Evidence of spatial embedding in the IPv4 router-level Internet network

Evidence of spatial embedding in the IPv4 router-level Internet network

Abstract

Much interest has been taken in understanding the global routing structure of the Internet, both to model and protect the current structures and to modify the structure to improve resilience. These studies rely on trace-routes and algorithmic inference to resolve individual IP addresses into connected routers, yielding a network of routers. Using WHOIS registries, parsing of DNS registries, as well as simple latency-based triangulation, these routers can often be geolocated to at least their country of origin, if not specific regions. In this work, we use node subgraph summary statistics to present evidence that the router-level (IPv4) network is spatially embedded, with the similarity (or dissimilarity) of a node from it’s neighbor strongly correlating with the attributes of other routers residing in the same country or region. We discuss these results in context of the recently proposed gravity models of the Internet, as well as the potential application to geolocation inferrence.

I Introduction

Due to the inherent decentralized structure of the global Internet, efforts to generate a comprehensive map of the Internet’s connectivity increasingly rely on brute force passive IP address targeting. To be specific, a computer attempts to query (or “ping”) a particular IP address multiple times, each time increasing the time-to-live counter (TTL), a number specifying the maximum unique routers to traverse before terminating. By performing this sequential procedure, the trajectory that would be taken between two routers is recorded. This is called a “traceroute.” By performing millions of traceroutes from different monitoring stations, the various connections between the routers visited can be deduced, and algorithms can be employed to resolve routers with multiple IP addresses (1), in the end providing a logical connectivity map of the Internet at the router level.

In addition to this map, a spatial map of the Internet can be achieved by using a variety of techniques to geolocate a router. Latency triangulation using multiple monitors can restrict the domain to a particular country or set of countries (2); (3); (4); (5). Parsing of DNS registries or entries in the WHOIS database often times yield hints to the country, region, or city specific references. Combining all of these tools with traceroutes has also been seen to be useful for geolocation inference (6). Though these tools are not always accurate, a course map can still be obtained for a large portion of the Internet at the router level.

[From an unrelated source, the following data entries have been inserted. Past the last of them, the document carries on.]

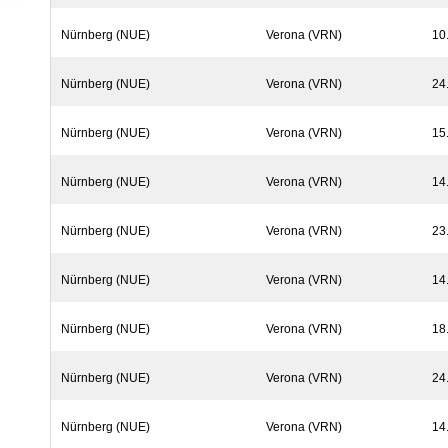
Nürnberg (NUE)
Verona (VRN)
10
Nürnberg (NUE)
Verona (VRN)
24
Nürnberg (NUE)
Verona (VRN)
15
Nürnberg (NUE)
Verona (VRN)
14
Nürnberg (NUE)
Verona (VRN)
23
Nürnberg (NUE)
Verona (VRN)
14
Nürnberg (NUE)
Verona (VRN)
18
Nürnberg (NUE)
Verona (VRN)
24
Nürnberg (NUE)
Verona (VRN)
14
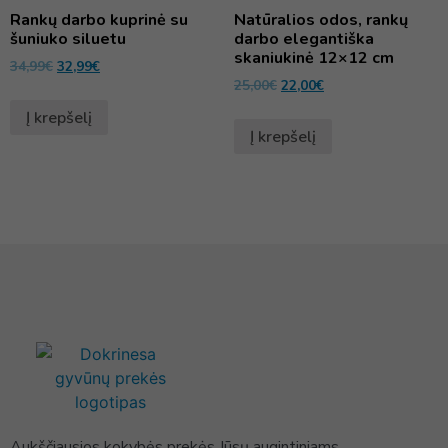
Rankų darbo kuprinė su
Natūralios odos, rankų
šuniuko siluetu
darbo elegantiška
skaniukinė 12×12 cm
34,99
€
32,99
€
25,00
€
22,00
€
Į krepšelį
Į krepšelį
Aukščiausios kokybės prekės Jūsų augintiniams.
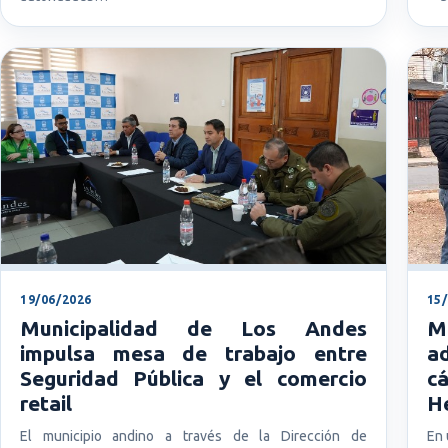
19/06/2026
15
Municipalidad de Los Andes
M
impulsa mesa de trabajo entre
a
Seguridad Pública y el comercio
cá
retail
H
El municipio andino a través de la Dirección de
En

Currently, the focus of studying the growth of the Internet network focuses on the logical structure at the autonomous systems (AS) level, where nodes are grouped together to represent inter-domain peering relationships between service providers. These studies employ models based on “preferential attachment” and have been shown to reproduce certain measures of the network, i.e. degree distributions, shortest path, etc (7). These models have been used to test efficient routing strategies (8), as well as to provide insight into the structural integrity of the network when exposed to random failure or intentional attack (9).

However, the assumption behind preferential attachment models have been called into question with regard to Internet connectivity, and traffic-like gravity models for the AS-level Internet have been proposed (10); (11). This echoes Tobler’s first law of geography, “Everything is related to everything else, but near things are more related than distant things” (12), implying that local factors in each country may affect the growth of the Internet in that region, meaning that the logical network of the Internet is in fact spatially embedded. This would imply further that the router-level Internet network is also spatially embedded.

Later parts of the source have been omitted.